Ein zentrales Motiv bei Meyer ist „Lux“, das Licht. Eine neunteilige Arbeit in verschiedenen Blautönen, strahlend oder mit Rot oder Schwarz unterlegt, zieht im zweiten Raum die Blicek des Betrachters auf sich. Daneben hängen Lux-Bilder in Gelbtönen und auf der Empore wurde ein reinweißes Kreisbild neben den auferstandenen Christus aus dem 15. Jahrhundert gehängt. Hier oben sind zudem zahlreiche Grafiken zu sehen, die sich alle mit dem Thema „Köpfe“ beschäftigen.

Darunter entsteht ein Dialog zwischen dem Bild „Baum“ und einer Darstellung der heiligen Afra, die an einen Baumstamm gefesselt ist, sowie zwischen dem breitformatigen „Innen Leben“ und einem Gobelin. „Innen Leben zeigt, wie Bildformate sich über die Zeit manifestieren“, erklärt Meyer die Gestaltung seines Bildes mit der inhaltlichen Dreiteilung.

Die Position von Assistenzfiguren nehmen laut Eva-Maria Bongardt die „Gemini“-Skulpturen des Künstlers ein, die zu Altar- und Vortragekreuzen in die Glasvitrinen gesetzt wurden.

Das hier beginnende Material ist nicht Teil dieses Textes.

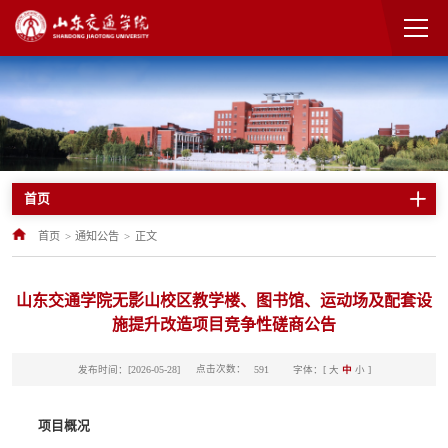
首页
首页
>
通知公告
>
正文
山东交通学院无影山校区教学楼、图书馆、运动场及配套设
施提升改造项目竞争性磋商公告
点击次数：
发布时间：[2026-05-28]
字体：[
大
中
小
]
591
项目概况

Die Bronze „Figurabilitas“ steht schräg vor einem kleinen Kreuz mit Elfenbeinkorpus aus dem frühen 17. Jahrhhundert. Die Skulptur nimmt die Rolle eines unter dem Kreuz trauernden Menschen ein.

In der Ulrichskapelle hat Meyer das Altarbild „Kreuzigung Christi durch die Tugenden“ von Thoman Burgkmair aus der Zeit um 1500 zu einem Triptychon erweitert. Links hängt das Gemälde „Gipfel“, rechts das Bild „Foris“. Ergänzt wird das Ensemble durch „Transit“, „Regen“ und „Sterne“. Blickfang in der Mitte des Raums ist die Skulptur „Figurabilitas“ in leuchtendem Gelb.

„Die Betrachtenden sehen sich zeitgenössischen Kunstwerken gegenüber, die ihnen neue Perspektiven auf christliche Themen und damit veränderte Blickachsen auf die historische Kunst im Diözesanmuseum St. Afra eröffnen. Dadurch können sie sich selbst und ihre Rolle im irdischen und göttlichen Gefüge reflektieren und neu denken“, schreibt Eva-Maria Bongardt im reich bebilderten Ausstellungskatalog.

Roswitha Mitulla 

Infos: Ausstellung „en face“, Diözesanmuseum St. Afra, Kornhausgasse 3-5 in Augsburg, Öffnungszeiten: Dienstag bis Samstag von 10 bis 17 Uhr, Sonntag von 12 bis 18 Uhr.